A solid employment environment apparently also reflected on in stable insured unemployment claims data


Even when drilling down to the various industry categories, there doesn’t appear to be too many obvious warning signals. Yes, Tech and Financial Services remain weak, and the weight on new jobs seem heavily focused on Govt and Leisure. The slippage in Temporary Help however, might offer a red flag, as this is where employment reversals start, as this category is the easiest and cheapest to fire and therefore often the first area to decline into recession.


A broad front of gains by category, albeit some cracks in Tech & Financial


For a resurgent jobs market however, the average hourly wage growth is suspiciously weak and declining faster even than the temporary drop in official inflation statistics.

Average hourly wages however, suspiciously weak


Well, what can one say? Low wages and an employment improvement only among non-whites while the administration’s open borders have seen millions of new potential low cost workers all competing for unskilled employment. Meanwhile, for whites, there was a net decline of around -115k jobs in September.  Was this a result of unconstitutional diversity hiring policies by the many woke institutions and corporations (such as Oracle) which brazenly discriminate against some applicants on racial grounds, or just an opportunity to get some cheap labour while exploiting an opportunity for some virtue signalling? If white workers represent a higher proportion of workers with dual parent families and mortgaged properties, this doesn’t bode well for consumer expenditure as the threat of redundancy on incomes already whittled down by inflation and higher mortgage and car loans encourages this group to rebuild savings.


HaHa, welcome to diversity hires and open borders!
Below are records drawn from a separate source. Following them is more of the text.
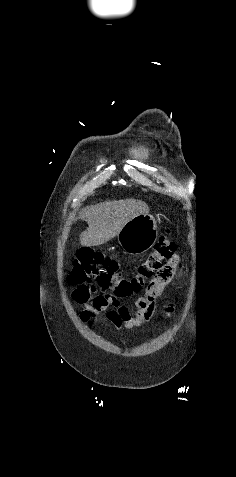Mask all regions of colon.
<instances>
[{"mask_svg": "<svg viewBox=\"0 0 236 477\" xmlns=\"http://www.w3.org/2000/svg\"><path fill=\"white\" fill-rule=\"evenodd\" d=\"M178 264L177 243L169 234L160 238L146 259L138 266L135 276H121L118 262L89 248L79 250L69 275L77 302L95 301L101 297L113 308H122L121 300L139 294L143 290L163 293L174 278ZM99 290H111L112 294H97Z\"/></svg>", "mask_w": 236, "mask_h": 477, "instance_id": "obj_1", "label": "colon"}]
</instances>
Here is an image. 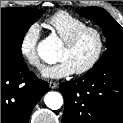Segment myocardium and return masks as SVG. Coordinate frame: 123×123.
I'll use <instances>...</instances> for the list:
<instances>
[{"label":"myocardium","instance_id":"f54148a6","mask_svg":"<svg viewBox=\"0 0 123 123\" xmlns=\"http://www.w3.org/2000/svg\"><path fill=\"white\" fill-rule=\"evenodd\" d=\"M87 33H93L96 36L98 45L96 52L93 58L90 60V62L84 67L75 71V73L78 75L85 74L91 71L97 65V63L102 57L105 48V37L99 28L93 26H86L75 31L73 34H71L67 39L63 41V45L67 48H70L73 47L77 43V41Z\"/></svg>","mask_w":123,"mask_h":123}]
</instances>
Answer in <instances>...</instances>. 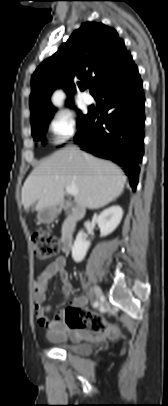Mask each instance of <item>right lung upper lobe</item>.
I'll return each instance as SVG.
<instances>
[{
	"mask_svg": "<svg viewBox=\"0 0 168 406\" xmlns=\"http://www.w3.org/2000/svg\"><path fill=\"white\" fill-rule=\"evenodd\" d=\"M132 67L136 65L115 29L96 22L82 24L32 75L31 123L53 114L50 96L56 88L64 89L71 98L76 81L80 90L92 85L94 96Z\"/></svg>",
	"mask_w": 168,
	"mask_h": 406,
	"instance_id": "right-lung-upper-lobe-1",
	"label": "right lung upper lobe"
}]
</instances>
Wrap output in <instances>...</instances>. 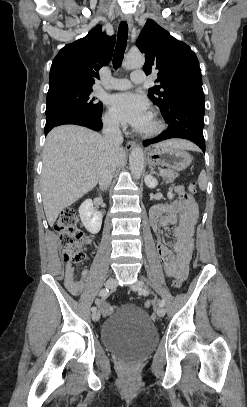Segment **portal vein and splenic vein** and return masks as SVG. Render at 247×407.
Instances as JSON below:
<instances>
[{"instance_id": "1", "label": "portal vein and splenic vein", "mask_w": 247, "mask_h": 407, "mask_svg": "<svg viewBox=\"0 0 247 407\" xmlns=\"http://www.w3.org/2000/svg\"><path fill=\"white\" fill-rule=\"evenodd\" d=\"M163 172V170H160V173H162Z\"/></svg>"}]
</instances>
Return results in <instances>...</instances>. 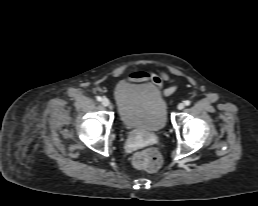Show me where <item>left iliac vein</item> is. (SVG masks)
Listing matches in <instances>:
<instances>
[{
  "instance_id": "left-iliac-vein-1",
  "label": "left iliac vein",
  "mask_w": 258,
  "mask_h": 206,
  "mask_svg": "<svg viewBox=\"0 0 258 206\" xmlns=\"http://www.w3.org/2000/svg\"><path fill=\"white\" fill-rule=\"evenodd\" d=\"M177 107H178L179 110H182L185 107V104L184 103H179Z\"/></svg>"
}]
</instances>
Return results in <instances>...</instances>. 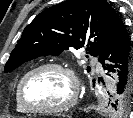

The below chart of US public debt is a terrifying precursor of what what lies ahead, with total debt increasing by over $600bn in the last month alone to now stand at over $33.5bn. As we already noted in a previous post that over $7.5tn (30%) of the previous debt is due to mature over the next 12 months and at the considerably higher prevailing rates and this on top of all the new liabilities.   Having blown trillions on C19 and proposing yet more on climate agendas, governments seem to be betting on still being able to endlessly double down to forestall a solvency crisis with ever-more liquidity. This time however, they need to fund it with debt rather than the money printer and to avoid a currency crisis as inflation remains stubbornly high for all this largesse. What that means is a massive spike in competition for cash, which in turn means a demand imbalance and therefore the cost of money rises. If punters are being warned that rates will be higher and for longer, it has little to do with the monthly non-farm payrolls, which are merely useful camouflage for the authorities to manage expectations while helping to deflect blame from the real culprits!



Scared? You ought to be!


So it’s back to this old reality, where valuations are driven by liquidity. Much as financial markets will always want central banks to keep lubricating the industry with endless liquidity punch-bowls this is no longer possible as inflationary pressures come through. That means a monetary squeeze into a probable recession where higher rates will also substantially reduce the rate of corporate demand for equity, both their own (share-buybacks) or for others.  Less cash chasing weaker returns is now on the horizon as in the war of monetary and earnings contraction with fiscal irresponsibility, the latter invariably is the casualty.  It’s a shame that those still partying in the last chance fiscal saloon seem oblivious to this.